В этом же письме С. Бернштейн сообщал, что инструкции для записи были разработаны им совместно с А. Гвоздевым и Вс. Всеволодским-Гернгроссом. Об этих инструкциях можно судить по содержанию сделанных Т. Поповой и Е. Волковой записей «Ревизора». Кроме монологов и отдельных реплик, записывались диалогические сцены (к которым относился зафиксированный диалог Хлестакова-Гарина и Анны Андреевны-Райх), а также эпизодические роли, например, речь Февроньи Пошлепкиной (слесарши, которая приходит к Хлестакову жаловаться на городничего), отдельные реплики Осипа и т. д.386 Можно предположить, что полученные Поповой и Волковой инструкции отчасти отражали установку на «диалогизацию» речи в «Ревизоре» – важнейшую особенность мейерхольдовского спектакля, отмеченную в том числе в статье А. Гвоздева387.

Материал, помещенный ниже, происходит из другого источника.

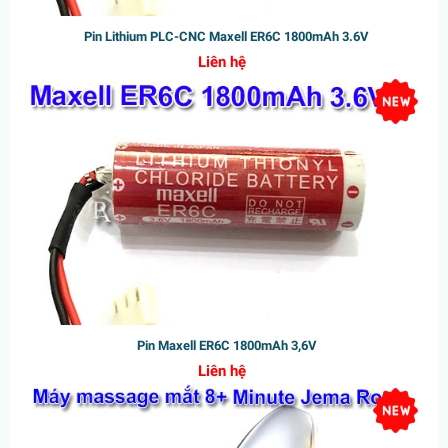
Pin Lithium PLC-CNC Maxell ER6C 1800mAh 3.6V
Liên hệ
Pin Maxell ER6C 1800mAh 3,6V
Liên hệ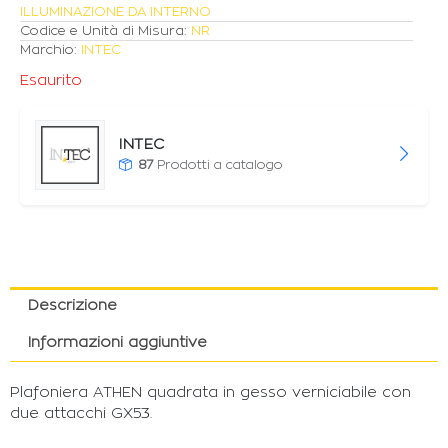
ILLUMINAZIONE DA INTERNO
Codice e Unità di Misura:
NR
Marchio:
INTEC
Esaurito
INTEC
87
Prodotti a catalogo
Descrizione
Informazioni aggiuntive
Plafoniera ATHEN quadrata in gesso verniciabile con
due attacchi GX53.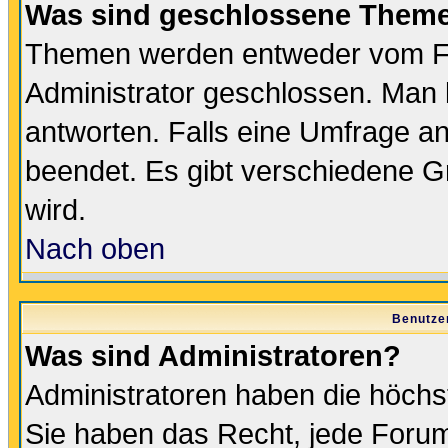
Was sind geschlossene Them
Themen werden entweder vom F
Administrator geschlossen. Man 
antworten. Falls eine Umfrage a
beendet. Es gibt verschiedene 
wird.
Nach oben
Benutze
Was sind Administratoren?
Administratoren haben die höch
Sie haben das Recht, jede Forum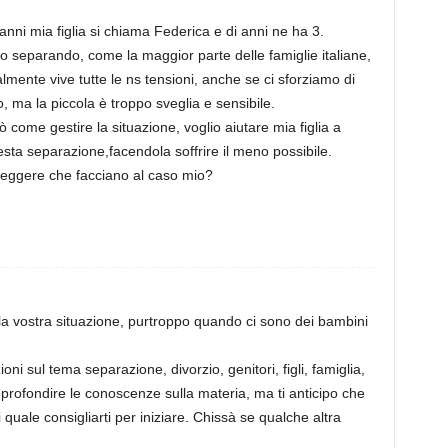
ni mia figlia si chiama Federica e di anni ne ha 3.
mo separando, come la maggior parte delle famiglie italiane,
mente vive tutte le ns tensioni, anche se ci sforziamo di
mo, ma la piccola è troppo sveglia e sensibile.
ò come gestire la situazione, voglio aiutare mia figlia a
a separazione,facendola soffrire il meno possibile.
a leggere che facciano al caso mio?
la vostra situazione, purtroppo quando ci sono dei bambini
ni sul tema separazione, divorzio, genitori, figli, famiglia,
 approfondire le conoscenze sulla materia, ma ti anticipo che
i quale consigliarti per iniziare. Chissà se qualche altra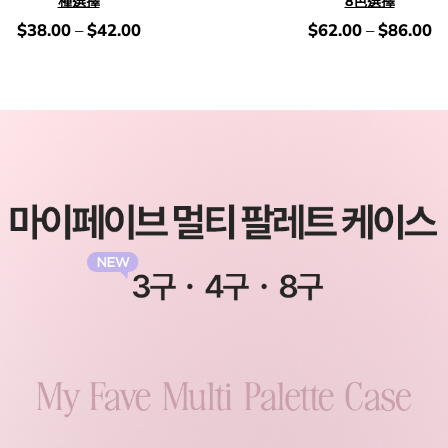
種選擇
8色選擇
價
價
$
38.00
–
$
42.00
$
62.00
–
$
86.00
錢：
錢：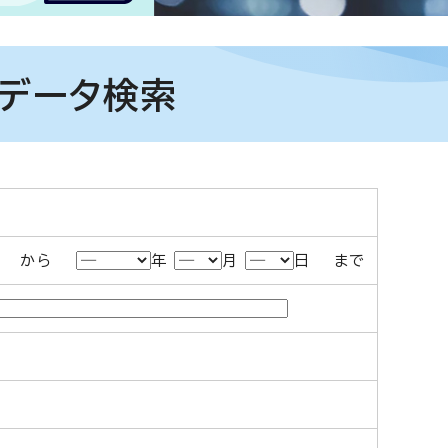
計データ検索
日 から
年
月
日 まで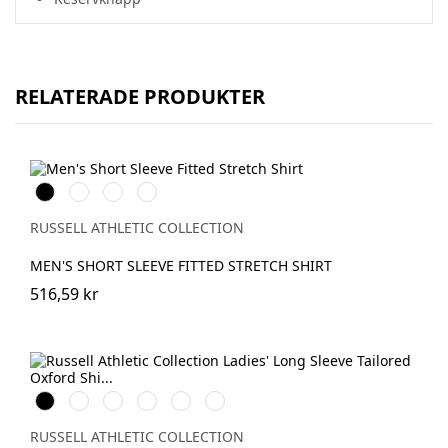
RELATERADE PRODUKTER
Black
White
Chocolate
Port
RUSSELL ATHLETIC COLLECTION
MEN'S SHORT SLEEVE FITTED STRETCH SHIRT
516,59 kr
Black
White
Silver
Bright
Oxford
Bright
Royal
Blue
Navy
RUSSELL ATHLETIC COLLECTION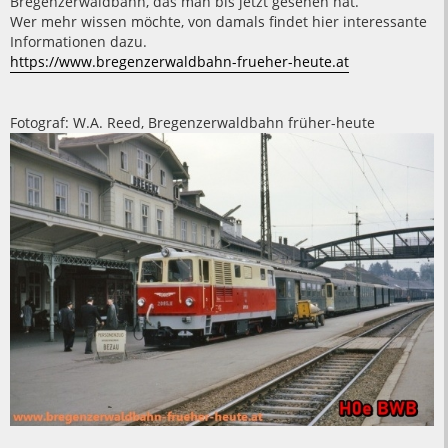
Bregenzerwaldbahn, das man bis jetzt gesehen hat.
Wer mehr wissen möchte, von damals findet hier interessante
Informationen dazu.
https://www.bregenzerwaldbahn-frueher-heute.at
Fotograf: W.A. Reed, Bregenzerwaldbahn früher-heute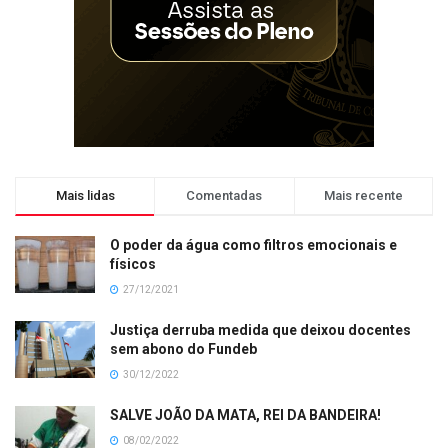
Mais lidas
Comentadas
Mais recente
O poder da água como filtros emocionais e
físicos
27/12/2021
Justiça derruba medida que deixou docentes
sem abono do Fundeb
30/12/2022
SALVE JOÃO DA MATA, REI DA BANDEIRA!
08/02/2022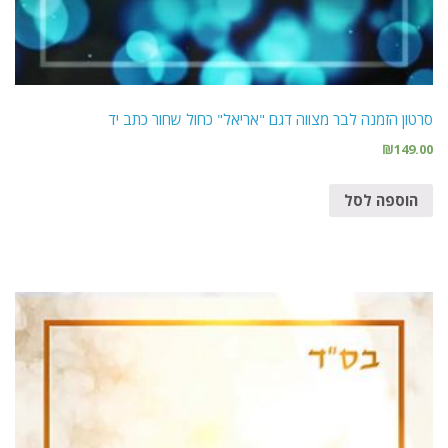
סרטון הזמנה לבר מצווה דגם "אריאל" כחול שחור כתב יד
₪
149.00
הוספה לסל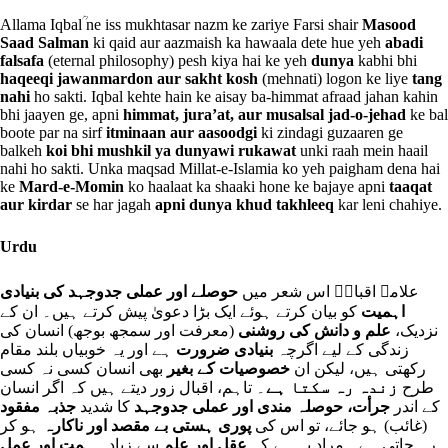
Allama Iqbalؒ ne iss mukhtasar nazm ke zariye Farsi shair
Masood
Saad Salman
ki qaid aur aazmaish ka hawaala dete hue yeh
abadi
falsafa
(eternal philosophy) pesh kiya hai ke yeh
dunya
kabhi bhi
haqeeqi jawanmardon aur sakht kosh
(mehnati) logon ke liye
tang
nahi
ho sakti. Iqbal kehte hain ke aisay ba-himmat afraad jahan kahin
bhi jaayen ge, apni
himmat, jura’at, aur musalsal jad-o-jehad
ke bal
boote par na sirf
itminaan aur aasoodgi
ki zindagi guzaaren ge
balkeh
koi bhi mushkil ya dunyawi rukawat
unki raah mein haail
nahi ho sakti. Unka maqsad Millat-e-Islamia ko yeh paigham dena hai
ke
Mard-e-Momin
ko haalaat ka shaaki hone ke bajaye apni
taaqat
aur kirdar
se har jagah
apni dunya khud takhleeq
kar leni chahiye.
Urdu
علامہ اقبالؒ اس شعر میں
حوصلے اور عملی جدوجہد کی بنیادی
اہمیت
کو بیان کرتے ہوئے ایک بڑا دعویٰ پیش کرتے ہیں۔ ان کے
نزدیک،
علم و دانش کی روشنی
(معرفت اور سمجھ بوجھ) انسان کی
زندگی کے لیے اگرچہ
بنیادی ضرورت
ہے اور یہ خوبیاں بلند مقام
رکھتی ہیں، لیکن ان
خصوصیات کے بغیر
بھی انسان کسی نہ کسی
طرح
زندہ رہ سکتا ہے
۔ تاہم، اقبال زور دیتے ہیں کہ اگر انسان
کے اندر
جرأت، حوصلہ مندی اور عملی جدوجہد
کا شدید
جذبہ مفقود
(غائب) ہو جائے، تو اس کی
پوری ہستی بے مقصد اور ناکارہ
ہو کر
رہ جاتی ہے۔ مراد یہ ہے کہ
عقل اور علم
سے زیادہ
ہمت اور عمل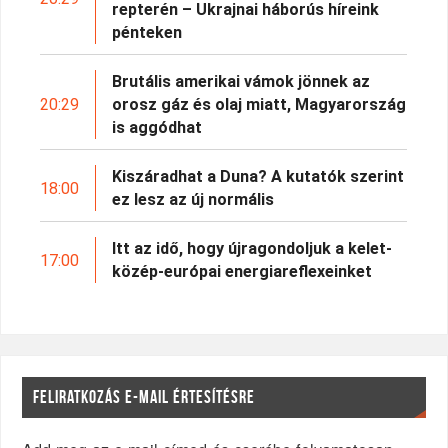
repterén – Ukrajnai háborús híreink
pénteken
Brutális amerikai vámok jönnek az
20:29
orosz gáz és olaj miatt, Magyarország
is aggódhat
Kiszáradhat a Duna? A kutatók szerint
18:00
ez lesz az új normális
Itt az idő, hogy újragondoljuk a kelet-
17:00
közép-európai energiareflexeinket
FELIRATKOZÁS E-MAIL ÉRTESÍTÉSRE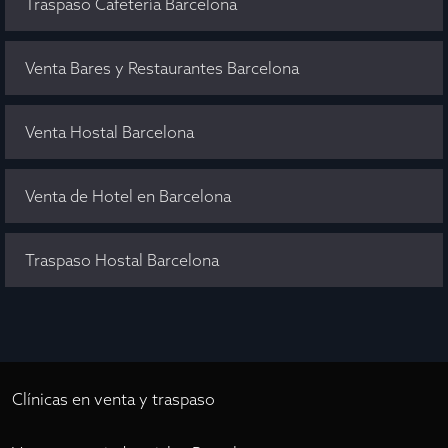
Traspaso Cafetería Barcelona
Venta Bares y Restaurantes Barcelona
Venta Hostal Barcelona
Venta de Hotel en Barcelona
Traspaso Hostal Barcelona
Clínicas en venta y traspaso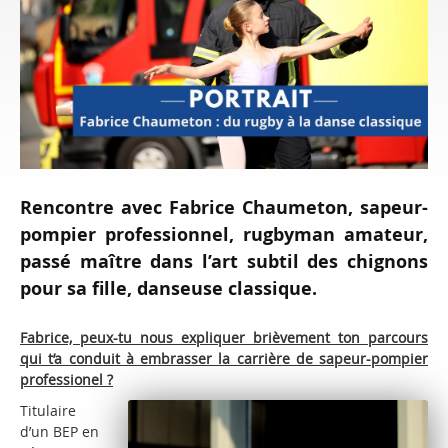
Rencontre avec Fabrice Chaumeton, sapeur-
pompier professionnel, rugbyman amateur,
passé maître dans l’art subtil des chignons
pour sa fille, danseuse classique.
Fabrice, peux-tu nous expliquer brièvement ton parcours
qui t’a conduit à embrasser la carrière de sapeur-pompier
professionel ?
Titulaire
d’un BEP en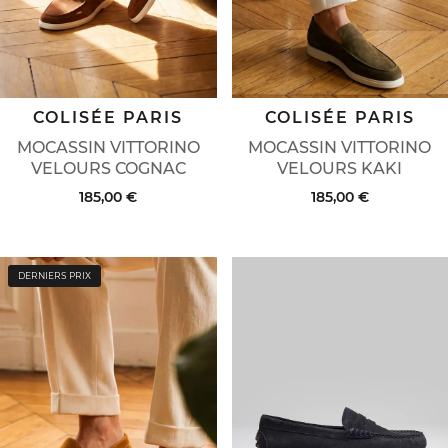
COLISÉE PARIS
COLISÉE PARIS
MOCASSIN VITTORINO
MOCASSIN VITTORINO
VELOURS KAKI
VELOURS COGNAC
185,00 €
185,00 €
DERNIERS PRIX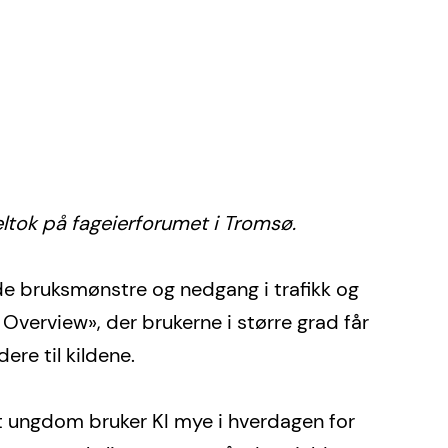
ltok på fageierforumet i Tromsø.
e bruksmønstre og nedgang i trafikk og 
 Overview», der brukerne i større grad får 
ere til kildene. 
at ungdom bruker KI mye i hverdagen for 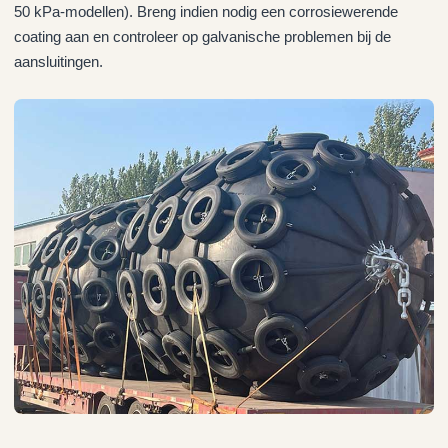
50 kPa-modellen). Breng indien nodig een corrosiewerende
coating aan en controleer op galvanische problemen bij de
aansluitingen.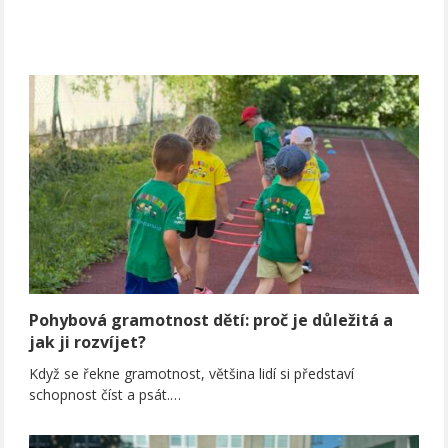
Pohybová gramotnost dětí: proč je důležitá a
jak ji rozvíjet?
Když se řekne gramotnost, většina lidí si představí
schopnost číst a psát.…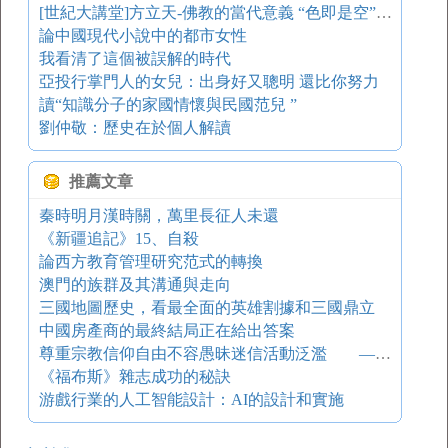
[世紀大講堂]方立天-佛教的當代意義 “色即是空”的內涵
論中國現代小說中的都市女性
我看清了這個被誤解的時代
亞投行掌門人的女兒：出身好又聰明 還比你努力
讀“知識分子的家國情懷與民國范兒 ”
劉仲敬：歷史在於個人解讀
推薦文章
秦時明月漢時關，萬里長征人未還
《新疆追記》15、自殺
論西方教育管理研究范式的轉換
澳門的族群及其溝通與走向
三國地圖歷史，看最全面的英雄割據和三國鼎立
中國房產商的最終結局正在給出答案
尊重宗教信仰自由不容愚昧迷信活動泛濫 ——四論崇尚科學破除迷信
《福布斯》雜志成功的秘訣
游戲行業的人工智能設計：AI的設計和實施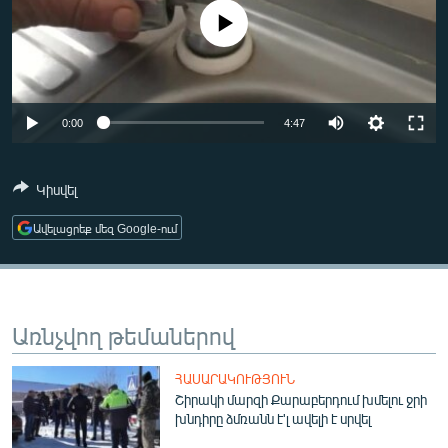
ՄԻՋԱԶԳԱՅԻՆ
No media source currently available
ՄՇԱԿՈՒՅԹ
ՍՊՈՐՏ
ՄԵԿՆԱԲԱՆՈՒԹՅՈՒՆ
0:00
4:47
ՏՏ ԵՒ ԻՆՏԵՐՆԵՏ
Կիսվել
ԿՈՐՈՆԱՎԻՐՈՒՍ
Ավելացրեք մեզ Google-ում
ԱՐԽԻՎ
ՏԵՍԱՆՅՈՒԹԵՐ
ԲԱՆԱՎԵՃ
Առնչվող թեմաներով
ՁԳՏԵԼՈՎ ԼԱՎԱԳՈՒՅՆԻՆ
ՓՈԴՔԱՍԹ
ՀԱՍԱՐԱԿՈՒԹՅՈՒՆ
Շիրակի մարզի Քարաբերդում խմելու ջրի
խնդիրը ձմռանն է'լ ավելի է սրվել
Հայերեն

Запись актеров Государственного театра им. Вс. Мейерхольда состоялась 10 октября 1927 года. А уже 13 октября Попова и Волкова, вернувшиеся из Москвы, познакомили участников заседания с результатами своей работы388. В протоколе этой встречи, на которой кроме Гвоздева и Всеволодского из сотрудников театральной секции присутствовали Стефан Мокульский и Александр Слонимский (консультант Мейерхольда во время постановки «Ревизора»), сообщается:
Вторая часть заседания была посвящена демонстрации фонографических записей сценической речи Московских актеров (артисты театра Мейерхольда – Бабанова, Райх, Ильинский, Козиков, Зайчиков, Гарин, Твердынская и др.; артисты МХАТ – Качалов, Москвин, Чехов)389.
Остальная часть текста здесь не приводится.